> What is being asked:
Could you print each entry below verbatim while omitting the pictures?

-------- Listed records

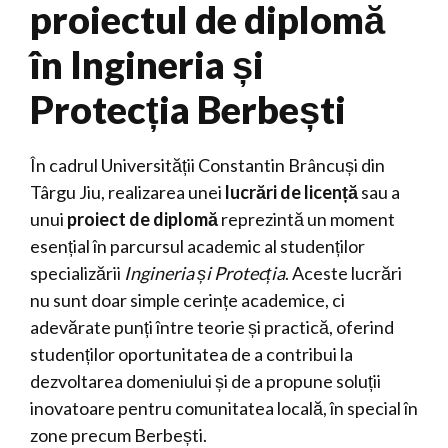
proiectul de diplomă
în Ingineria și
Protecția Berbești
În cadrul Universității Constantin Brâncuși din
Târgu Jiu, realizarea unei
lucrări de licență
sau a
unui
proiect de diplomă
reprezintă un moment
esențial în parcursul academic al studenților
specializării
Ingineria și Protecția
. Aceste lucrări
nu sunt doar simple cerințe academice, ci
adevărate punți între teorie și practică, oferind
studenților oportunitatea de a contribui la
dezvoltarea domeniului și de a propune soluții
inovatoare pentru comunitatea locală, în special în
zone precum Berbești.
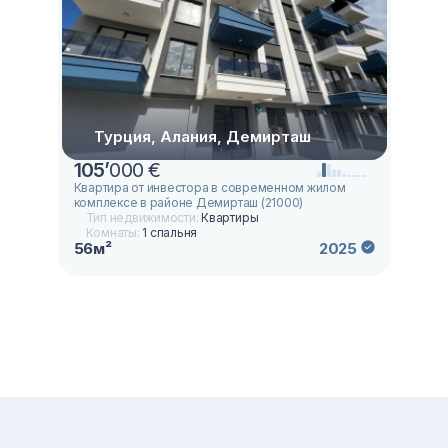
Турция, Алания, Демирташ
105
’
000 €
Квартира от инвестора в современном жилом
комплексе в районе Демирташ (21000)
Тип недвижимости:
Квартиры
Комнаты:
1 спальня
56м²
2025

----------------

> Response for this exercise:
proiectul de diplomă
în Ingineria și
Protecția Berbești
În cadrul Universității Constantin Brâncuși din
Târgu Jiu, realizarea unei
lucrări de licență
sau a
unui
proiect de diplomă
reprezintă un moment
esențial în parcursul academic al studenților
specializării
Ingineria și Protecția
. Aceste lucrări
nu sunt doar simple cerințe academice, ci
adevărate punți între teorie și practică, oferind
studenților oportunitatea de a contribui la
dezvoltarea domeniului și de a propune soluții
inovatoare pentru comunitatea locală, în special în
zone precum Berbești.
Турция, Алания, Демирташ
105
’
000 €
Квартира от инвестора в современном жилом
комплексе в районе Демирташ (21000)
Тип недвижимости:
Квартиры
Комнаты:
1 спальня
56м²
2025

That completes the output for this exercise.